После того как охрана задвинула дверь, все погрузились в размышления о том, куда нас везут на этот раз? Едва поезд тронулся, как все принялись обсуждать, в каком направлении мы движемся, как будто от этого что-то могло измениться в нашей судьбе. Страх неизвестности часто сильней страха самой смерти, которая ежеминутно грозила нам в концентрационном лагере.
Через несколько часов нас высадили из поезда в районе польского города Торунь или Торн. Всех прибывших разбили на группы и распределили по разным трудовым лагерям. В этих лагерях не оказалось никаких удобств. Мы увидели, что нам придется спать на голой земле под открытым небом, мыться водой из бочек и отправлять нужду в канаве, а в пищу нам полагалась баланда из картофельных очисток. До сих пор я содрогаюсь, вспоминая эти грязные помои.
Нас с мамой направили копать противотанковые рвы для защиты города от приближающейся Красной Армии. Это была самая тяжелая работа из всех, которые нам когда-либо выпадали, но я, как и в гетто, каждое утро отправлялась в поле с улыбкой на лице. Во всем я старалась найти себе хоть каплю радости: в теплом солнце, в стебельке травы, в своих мечтах. Наше положение казалось совершенно безнадежным, но я заставляла надеяться себя и подбадривала других.
Немцы намеренно делали нашу жизнь совершенно непереносимой. Киркой и лопатой мы копали глубокие ямы и выравнивали их края. У моей матери не было сил копать, и мне приходилось работать за двоих. Мне приходилось выбрасывать землю наверх с глубины в три-четыре метра. Целыми днями я только и делала, что махала лопатой. Охранники любили смотреть, как я выбиваюсь из сил: они забирались на кучу и с улыбками рассматривали маленькую девочку на дне огромной ямы. За это моей маме они поручали самую легкую работу — выравнивать откосы, а я получала лишнюю миску еды, которой, конечно, делилась с мамой. Все, что я делала, я делала только для нее, а уж, конечно, не для немцев.
Время тянулось очень медленно, почти так же, как в погребе у Йонаса. Каждое утро нас будили руганью, поднимали пинками, строили, и начиналась поверка. Нас было не очень много — человек сто, но если охране хотелось поразвлечься, эта процедура могла продолжаться сколько угодно. Затем нас гнали в поля.
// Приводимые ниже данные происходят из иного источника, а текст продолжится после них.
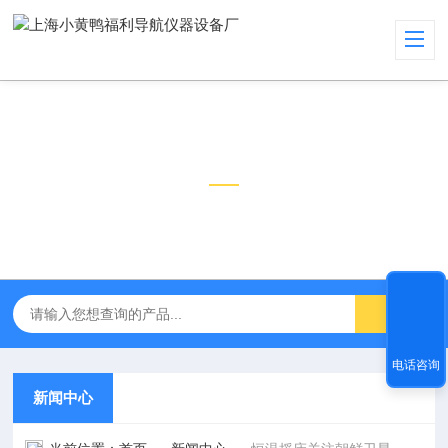
新闻中心
NEWS CENTER
电话咨询
新闻中心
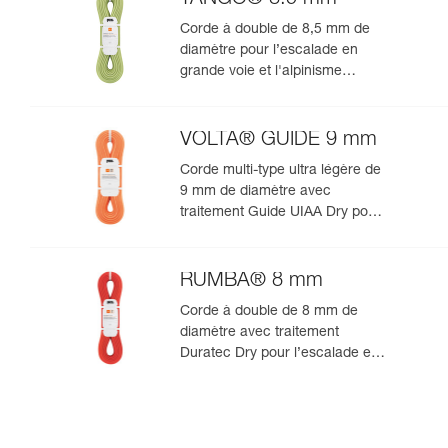
Corde à double de 8,5 mm de
diamètre pour l’escalade en
grande voie et l'alpinisme
rocheux
VOLTA® GUIDE 9 mm
Corde multi-type ultra légère de
9 mm de diamètre avec
traitement Guide UIAA Dry pour
la performance ultime en
escalade ou alpinisme
RUMBA® 8 mm
Corde à double de 8 mm de
diamètre avec traitement
Duratec Dry pour l’escalade en
grande voie et l’alpinisme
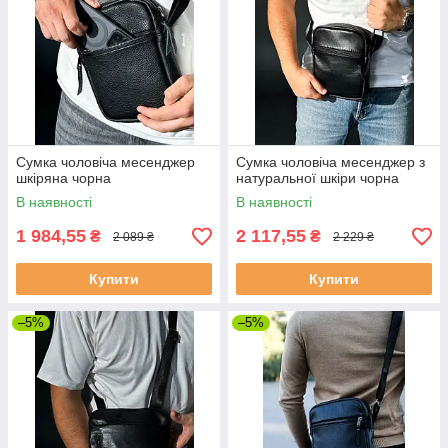
Сумка чоловіча месенджер
Сумка чоловіча месенджер з
шкіряна чорна
натуральної шкіри чорна
В наявності
В наявності
1 984,55
2 117,55
₴
₴
2 089 ₴
2 229 ₴
Купити
Купити
–5%
–5%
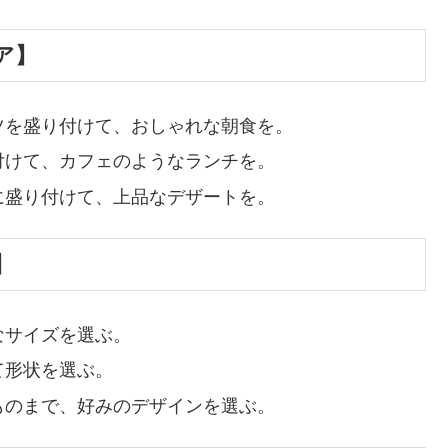
ア】
ツを盛り付けて、おしゃれな朝食を。
付けて、カフェのようなランチを。
に盛り付けて、上品なデザートを。
】
なサイズを選ぶ。
て形状を選ぶ。
ものまで、好みのデザインを選ぶ。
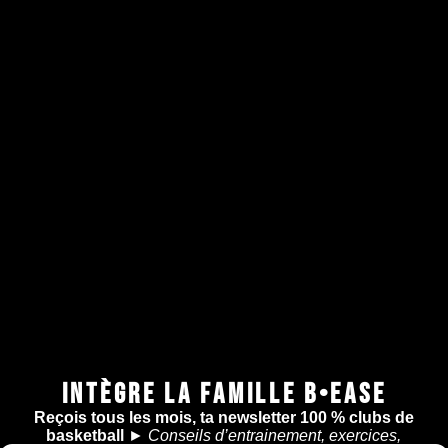
INTÈGRE LA FAMILLE B•EASE
Reçois tous les mois, ta newsletter 100 % clubs de
basketball
►
Conseils d’entrainement, exercices,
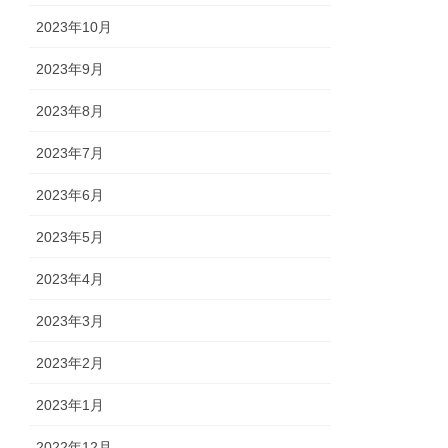
2023年10月
2023年9月
2023年8月
2023年7月
2023年6月
2023年5月
2023年4月
2023年3月
2023年2月
2023年1月
2022年12月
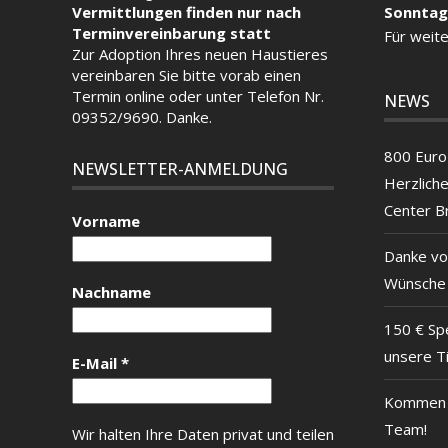
Vermittlungen finden nur nach
Sonntag
Terminvereinbarung statt
Für weite
Zur Adoption Ihres neuen Haustieres
vereinbaren Sie bitte vorab einen
Termin
online
oder unter Telefon Nr.
NEWS
09352/9690. Danke.
800 Euro 
NEWSLETTER-ANMELDUNG
Herzlich
Center B
Vorname
Danke vo
Wünsche
Nachname
150 € Sp
unsere T
E-Mail
*
Kommen S
Team!
Wir halten Ihre Daten privat und teilen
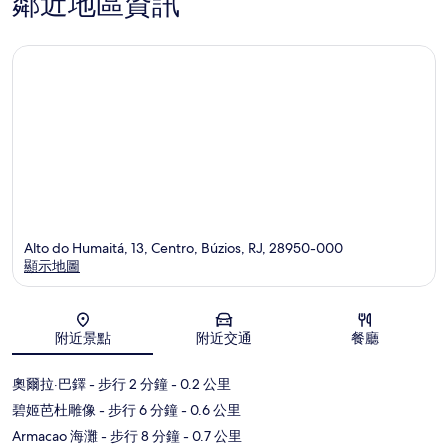
鄰近地區資訊
Alto do Humaitá, 13, Centro, Búzios, RJ, 28950-000
顯示地圖
地圖
附近景點
附近交通
餐廳
奧爾拉·巴鐸
- 步行 2 分鐘
- 0.2 公里
碧姬芭杜雕像
- 步行 6 分鐘
- 0.6 公里
Armacao 海灘
- 步行 8 分鐘
- 0.7 公里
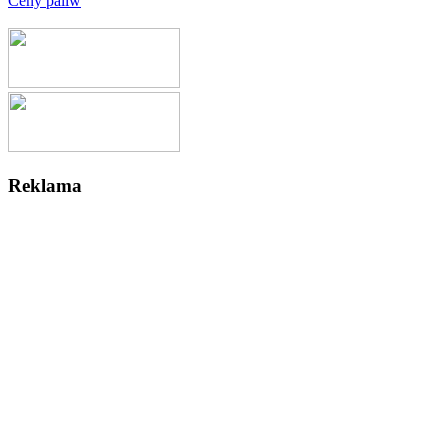
Ceny paliw
Reklama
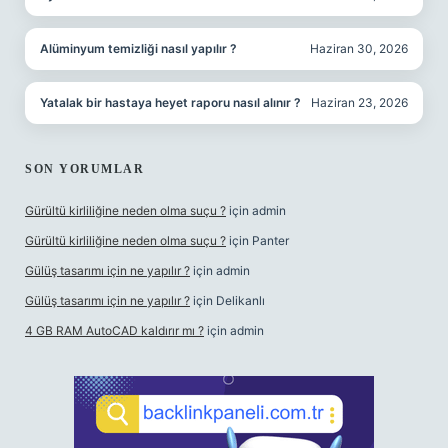
Alüminyum temizliği nasıl yapılır ?
Haziran 30, 2026
Yatalak bir hastaya heyet raporu nasıl alınır ?
Haziran 23, 2026
SON YORUMLAR
Gürültü kirliliğine neden olma suçu ?
için
admin
Gürültü kirliliğine neden olma suçu ?
için
Panter
Gülüş tasarımı için ne yapılır ?
için
admin
Gülüş tasarımı için ne yapılır ?
için
Delikanlı
4 GB RAM AutoCAD kaldırır mı ?
için
admin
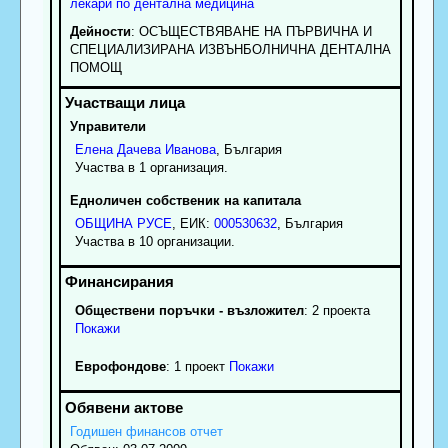
лекари по дентална медицина
Дейности
: ОСЪЩЕСТВЯВАНЕ НА ПЪРВИЧНА И
СПЕЦИАЛИЗИРАНА ИЗВЪНБОЛНИЧНА ДЕНТАЛНА
ПОМОЩ
Управители
Елена
Дачева
Иванова
, България
Участва в 1 организация.
Едноличен собственик на капитала
ОБЩИНА РУСЕ
, ЕИК:
000530632
, България
Участва в 10 организации.
Обществени поръчки - възложител
: 2 проекта
Покажи
Еврофондове
: 1 проект
Покажи
Годишен финансов отчет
Мы ежедневно проходили несколько километров, но никто из конвойных так ни разу даже не пытался поговорить со мной, как Аксель Бенц. Дни были похожи один на другой. Мы копали и копали. Все тело непрерывно болело. Немцы постоянно подгоняли нас, угрожая побоями, но мы выучились разным уловкам и умудрялись отдыхать даже между двумя взмахами кирки, между двумя бросками земли, чтобы сберечь хоть каплю энергии. Мы молились, чтобы наши ямы и рвы не помешали Красной Армии скорей освободить Торунь.